Chinatown is supposed to be Bond's truly great scent, so that's where I start. And, yes, it's good. A complex, intelligent peach'n'patchouli oriental that manages to be elegant and pleasing at every stage. But that's it. Pleasing. I am pleased. There's nothing about Chinatown that challenges or surprises me. It is chic and polished, and as it progresses goes through a formal, controlled, unobjectionable sequence. It's a lot like the sales assistants.

It's good, all right? And there's something alluring about perfect poise. But I can't find it in my heart - or, for that matter, my nose - to love something so very orderly. So very safe.

Next I try Andy Warhol Silver Factory, one of a range inspired by the artist. Again, it's good. A smart, careful balancing of Warhol's favourite smells: violet, incense and woods. It dries down to something nice. It is nice. I am pleased. I might be even more pleased than I was with Chinatown. And yet my heart rate is unchanged.

I look bored. "This is our bestseller," monotones the assistant, spraying me with a cloud of something purple called The Scent of Peace. Horrific name, and horrific... at last! Something that produces a reaction! Unfortunately, that reaction is sneezing, because I'm being drowned in grapefruit! Look, if I wanted to smell like The Body Shop, I wouldn't have to spend $130 on a bottle. And that's the small size. (They vary. Silver Factory comes in at a whopping $230.)

I plead for something less like bath gel, and a succession of spicies is paraded in front of me: Nuits de Noho (vanilla/patchouli), Great Jones (cedar), Wall Street (lavender/vetiver), HOT Always (cinnamon/bergamot). They're all fine. Great Jones is very fine. I sniff it again. Yes, very fine. I am pleased.

It's very hard to object to any of them. Except they're so... thin. There's no body, no sensuousness, no emotion.

Tom Wolfe, in that quintessential New York novel Bonfire of the Vanities, describes a certain type of socialite women.
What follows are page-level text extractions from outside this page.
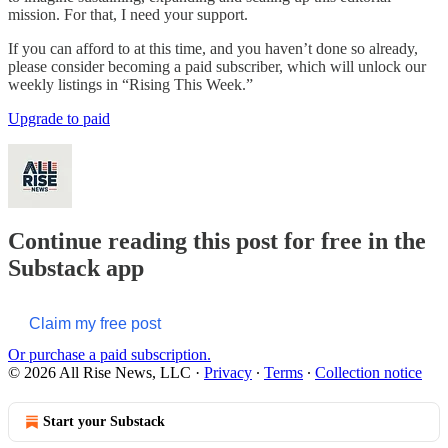
mission. For that, I need your support.
If you can afford to at this time, and you haven’t done so already,
please consider becoming a paid subscriber, which will unlock our
weekly listings in “Rising This Week.”
Upgrade to paid
Continue reading this post for free in the
Substack app
Claim my free post
Or purchase a paid subscription.
© 2026 All Rise News, LLC
·
Privacy
∙
Terms
∙
Collection notice
Start your Substack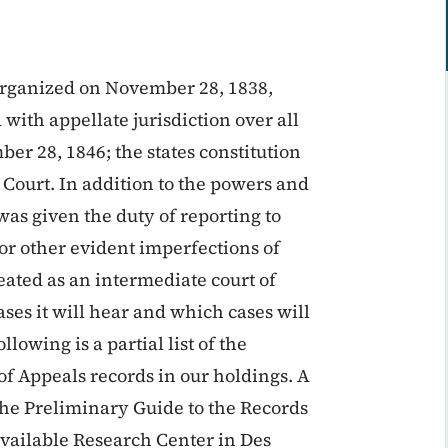
organized on November 28, 1838,
with appellate jurisdiction over all
r 28, 1846; the states constitution
 Court. In addition to the powers and
 was given the duty of reporting to
 or other evident imperfections of
reated as an intermediate court of
es it will hear and which cases will
lowing is a partial list of the
of Appeals records in our holdings. A
 the Preliminary Guide to the Records
vailable Research Center in Des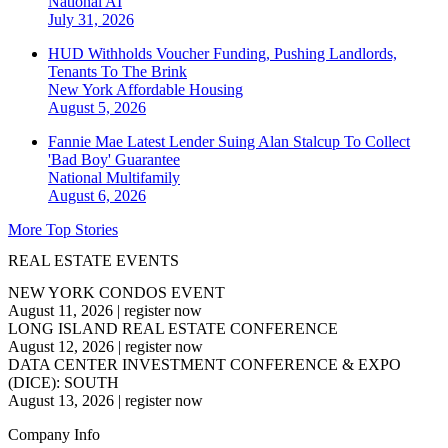
National
AI
July 31, 2026
HUD Withholds Voucher Funding, Pushing Landlords,
Tenants To The Brink
New York
Affordable Housing
August 5, 2026
Fannie Mae Latest Lender Suing Alan Stalcup To Collect
'Bad Boy' Guarantee
National
Multifamily
August 6, 2026
More Top Stories
REAL ESTATE EVENTS
NEW YORK CONDOS EVENT
August 11, 2026
|
register now
LONG ISLAND REAL ESTATE CONFERENCE
August 12, 2026
|
register now
DATA CENTER INVESTMENT CONFERENCE & EXPO
(DICE): SOUTH
August 13, 2026
|
register now
Company Info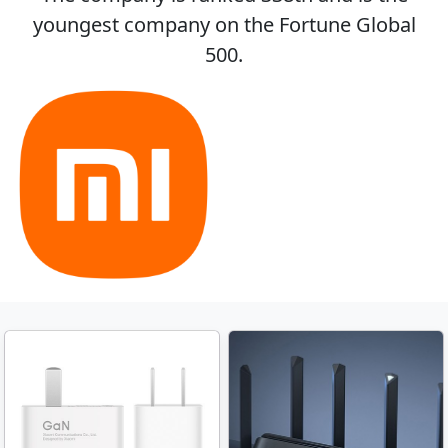
youngest company on the Fortune Global
500.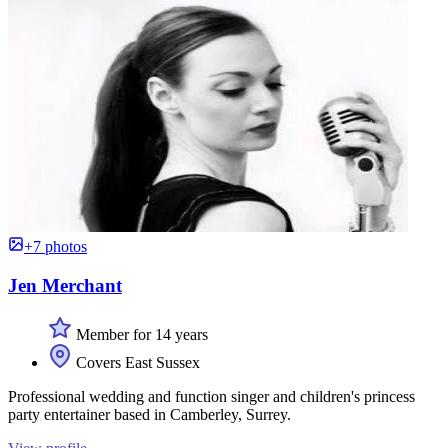
+7 photos
Jen Merchant
Member for 14 years
Covers East Sussex
Professional wedding and function singer and children's princess
party entertainer based in Camberley, Surrey.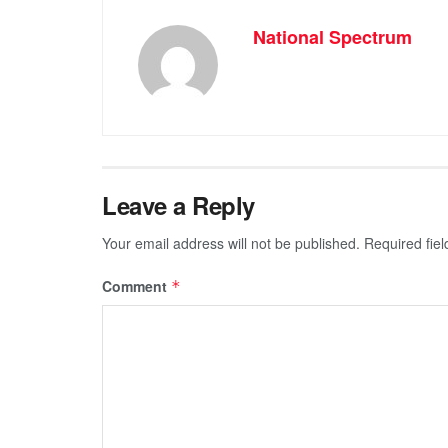
National Spectrum
Leave a Reply
Your email address will not be published.
Required fie
Comment
*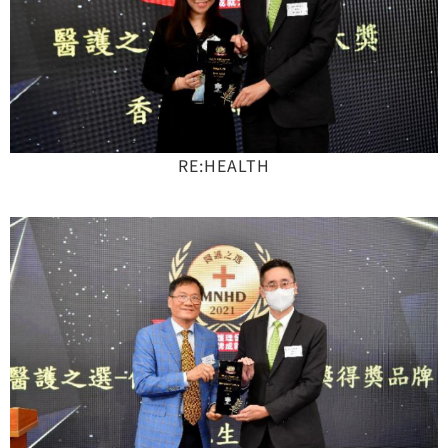
RE:HEALTH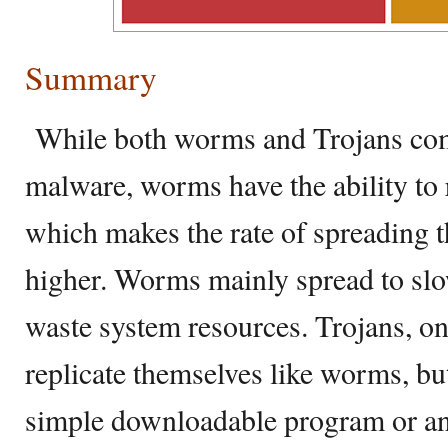
Summary
While both worms and Trojans com
malware, worms have the ability to 
which makes the rate of spreading th
higher. Worms mainly spread to sl
waste system resources. Trojans, on
replicate themselves like worms, but
simple downloadable program or an 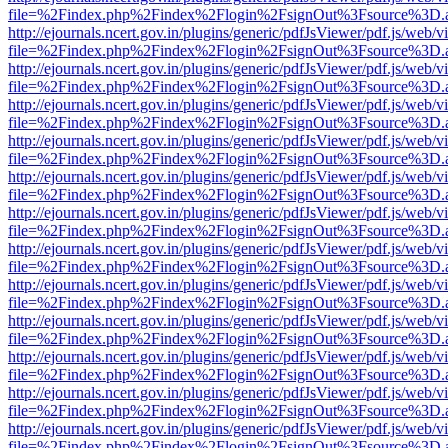
file=%2Findex.php%2Findex%2Flogin%2FsignOut%3Fsource%3D.ame
http://ejournals.ncert.gov.in/plugins/generic/pdfJsViewer/pdf.js/web/v
file=%2Findex.php%2Findex%2Flogin%2FsignOut%3Fsource%3D.ame
http://ejournals.ncert.gov.in/plugins/generic/pdfJsViewer/pdf.js/web/v
file=%2Findex.php%2Findex%2Flogin%2FsignOut%3Fsource%3D.ame
http://ejournals.ncert.gov.in/plugins/generic/pdfJsViewer/pdf.js/web/v
file=%2Findex.php%2Findex%2Flogin%2FsignOut%3Fsource%3D.ame
http://ejournals.ncert.gov.in/plugins/generic/pdfJsViewer/pdf.js/web/v
file=%2Findex.php%2Findex%2Flogin%2FsignOut%3Fsource%3D.ame
http://ejournals.ncert.gov.in/plugins/generic/pdfJsViewer/pdf.js/web/v
file=%2Findex.php%2Findex%2Flogin%2FsignOut%3Fsource%3D.ame
http://ejournals.ncert.gov.in/plugins/generic/pdfJsViewer/pdf.js/web/v
file=%2Findex.php%2Findex%2Flogin%2FsignOut%3Fsource%3D.ame
http://ejournals.ncert.gov.in/plugins/generic/pdfJsViewer/pdf.js/web/v
file=%2Findex.php%2Findex%2Flogin%2FsignOut%3Fsource%3D.ame
http://ejournals.ncert.gov.in/plugins/generic/pdfJsViewer/pdf.js/web/v
file=%2Findex.php%2Findex%2Flogin%2FsignOut%3Fsource%3D.ame
http://ejournals.ncert.gov.in/plugins/generic/pdfJsViewer/pdf.js/web/v
file=%2Findex.php%2Findex%2Flogin%2FsignOut%3Fsource%3D.ame
http://ejournals.ncert.gov.in/plugins/generic/pdfJsViewer/pdf.js/web/v
file=%2Findex.php%2Findex%2Flogin%2FsignOut%3Fsource%3D.ame
http://ejournals.ncert.gov.in/plugins/generic/pdfJsViewer/pdf.js/web/v
file=%2Findex.php%2Findex%2Flogin%2FsignOut%3Fsource%3D.ame
http://ejournals.ncert.gov.in/plugins/generic/pdfJsViewer/pdf.js/web/v
file=%2Findex.php%2Findex%2Flogin%2FsignOut%3Fsource%3D.ame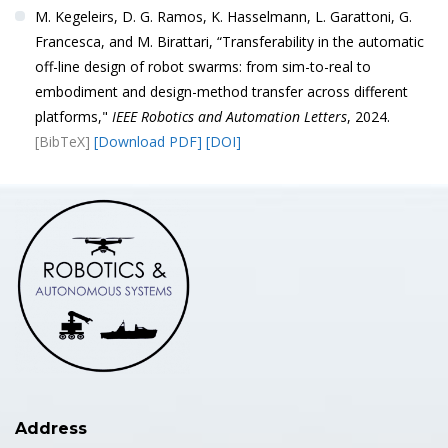
M. Kegeleirs, D. G. Ramos, K. Hasselmann, L. Garattoni, G.
Francesca, and M. Birattari, “Transferability in the automatic
off-line design of robot swarms: from sim-to-real to
embodiment and design-method transfer across different
platforms,"
IEEE Robotics and Automation Letters
, 2024.
[BibTeX]
[Download PDF]
[DOI]
Address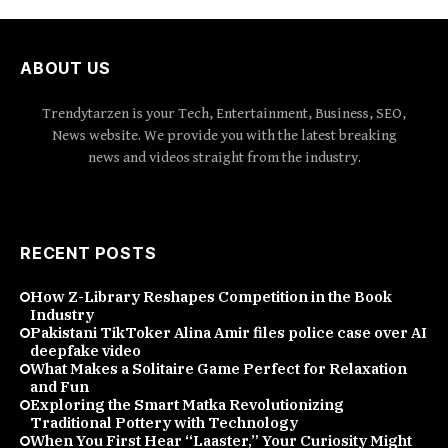
ABOUT US
Trendytarzen is your Tech, Entertainment, Business, SEO,
News website. We provide you with the latest breaking
news and videos straight from the industry.
RECENT POSTS
How Z-Library Reshapes Competition in the Book
Industry
Pakistani TikToker Alina Amir files police case over AI
deepfake video
What Makes a Solitaire Game Perfect for Relaxation
and Fun
Exploring the Smart Matka Revolutionizing
Traditional Pottery with Technology
When You First Hear “Laaster,” Your Curiosity Might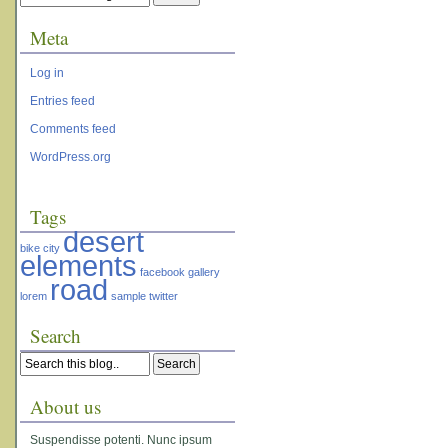
Meta
Log in
Entries feed
Comments feed
WordPress.org
Tags
desert
bike
city
elements
facebook
gallery
road
lorem
sample
twitter
Search
About us
Suspendisse potenti. Nunc ipsum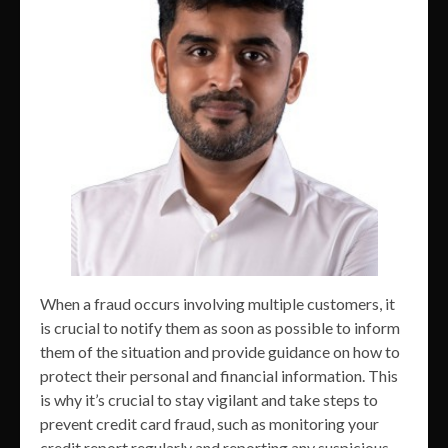
When a fraud occurs involving multiple customers, it
is crucial to notify them as soon as possible to inform
them of the situation and provide guidance on how to
protect their personal and financial information. This
is why it’s crucial to stay vigilant and take steps to
prevent credit card fraud, such as monitoring your
credit report regularly and reporting any suspicious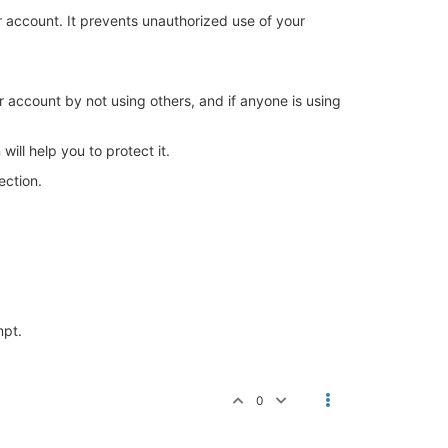
r account. It prevents unauthorized use of your
r account by not using others, and if anyone is using
ill help you to protect it.
ection.
mpt.
0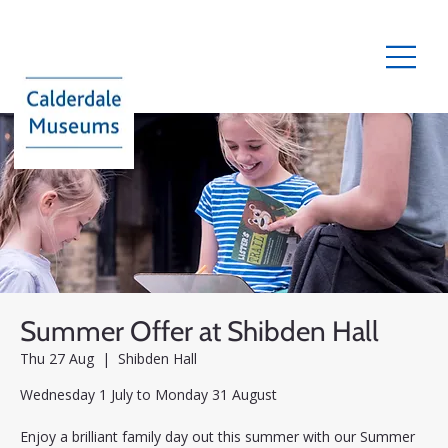
Summer Offer at Shibden Hall
Thu 27 Aug
  |  
Shibden Hall
Wednesday 1 July to Monday 31 August
Enjoy a brilliant family day out this summer with our Summer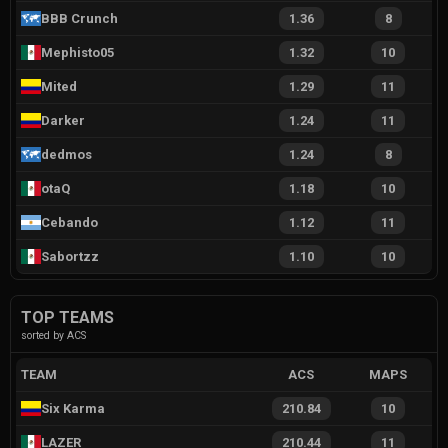
BBB Crunch
1.36
8
Mephisto05
1.32
10
Mited
1.29
11
Darker
1.24
11
dedmos
1.24
8
otaQ
1.18
10
Cebando
1.12
11
Sabortzz
1.10
10
TOP TEAMS
sorted by ACS
TEAM
ACS
MAPS
Six Karma
210.84
10
LAZER
210.44
11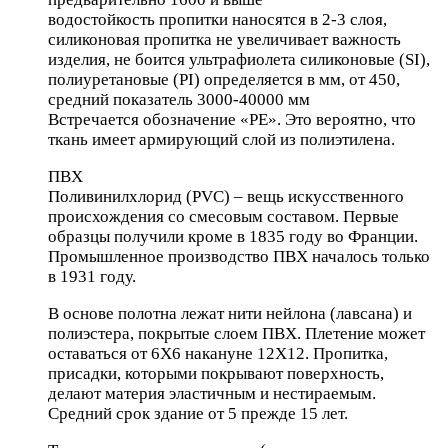
водостойкость пропитки наносятся в 2-3 слоя,
силиконовая пропитка не увеличивает важность
изделия, не боится ультрафиолета силиконовые (SI),
полиуретановые (PI) определяется в мм, от 450,
средний показатель 3000-40000 мм
Встречается обозначение «РЕ». Это вероятно, что
ткань имеет армирующий слой из полиэтилена.
ПВХ
Поливинилхлорид (PVC) – вещь искусственного
происхождения со смесовым составом. Первые
образцы получили кроме в 1835 году во Франции.
Промышленное производство ПВХ началось только
в 1931 году.
В основе полотна лежат нити нейлона (лавсана) и
полиэстера, покрытые слоем ПВХ. Плетение может
оставаться от 6Х6 накануне 12Х12. Пропитка,
присадки, которыми покрывают поверхность,
делают материя эластичным и нестираемым.
Средний срок здание от 5 прежде 15 лет.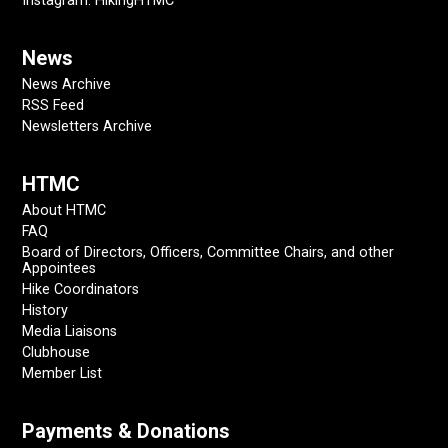
Instagram: HikingHTMC
News
News Archive
RSS Feed
Newsletters Archive
HTMC
About HTMC
FAQ
Board of Directors, Officers, Committee Chairs, and other
Appointees
Hike Coordinators
History
Media Liaisons
Clubhouse
Member List
Payments & Donations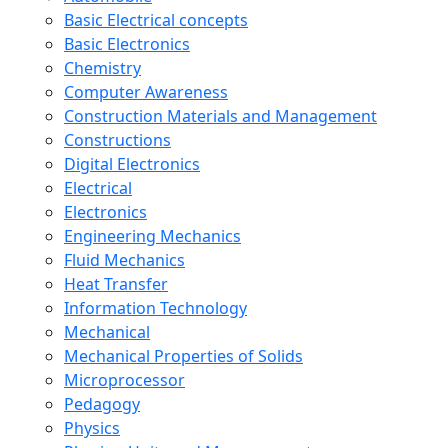
Basic Electrical concepts
Basic Electronics
Chemistry
Computer Awareness
Construction Materials and Management
Constructions
Digital Electronics
Electrical
Electronics
Engineering Mechanics
Fluid Mechanics
Heat Transfer
Information Technology
Mechanical
Mechanical Properties of Solids
Microprocessor
Pedagogy
Physics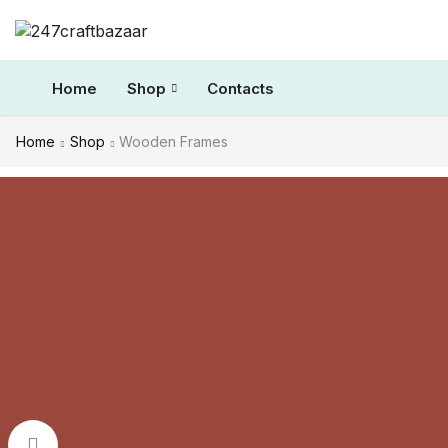
Home
Shop
Contacts
Home
Shop
Wooden Frames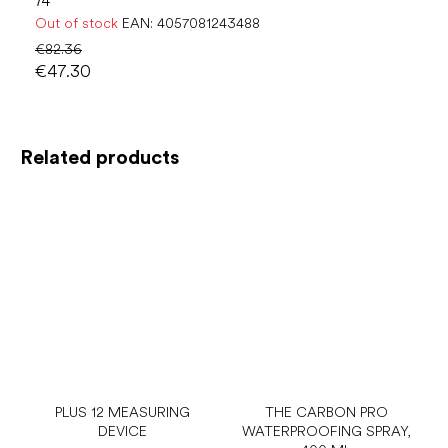
74
Out of stock
EAN:
4057081243488
€82.36
€47.30
Related products
PLUS 12 MEASURING
THE CARBON PRO
DEVICE
WATERPROOFING SPRAY,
These women are ageing but heavily into artificial preservation, rail-thin, perfectly blowdried and manicured: simultaneously satirising their appearance and their brittle vapidity, he calls them "social X-rays".

I bet the social X-rays love Bond No. 9.

I stumbled back on to the street, outwardly pleased but inwardly disappointed, my wallet no lighter. Bond No. 9 makes a very tasteful range of well-produced scents. If you wear one (pretty much any one, apart from that horrible Peace thing), you will project an aura of immaculate luxury, and you won't offend anyone.

That's just not what I'm after in a perfume. But, then again, I am a European.

Sunday, 5 October 2008

L'Officina Profumo Farmaceutica di Santa Maria Novella


朝聖大廳, originally uploaded by Alanmei.



Like everything in Florence, L'Officina Profumo Farmaceutica di Santa Maria Novella is massively, almost painfully over-decorated with frescoes, statues and patterns. Officially founded in 1612 - although in production from 1221 - this is one of the world's oldest pharmacies, housed in a stunning 14th century monastery on the Via della Scala. The Dominican friars concocted potions using herbs grown in the monastery garden, for use in the infirmary, and thus the pharmacy was born.

The pharmacy is gorgeous beyond compare, with room after room, each more glorious than the one before, crammed with bell jars and flasks and distillation equipment. In glass cabinets sit countless bottles of lotions and potions: a rose tincture for tired eyes, a vinegar ('Vinegar of the Seven Thieves') for fainting fits, an infused water for hysterical women (incidentally, they've changed the label on this one. It just says, mysteriously, 'Santa Maria Novella Water'). There are soaps, incenses, foot lotions, mouthwashes, candles and pretty much everything else, none of which seems to have been updated since the days of mediaeval medicine.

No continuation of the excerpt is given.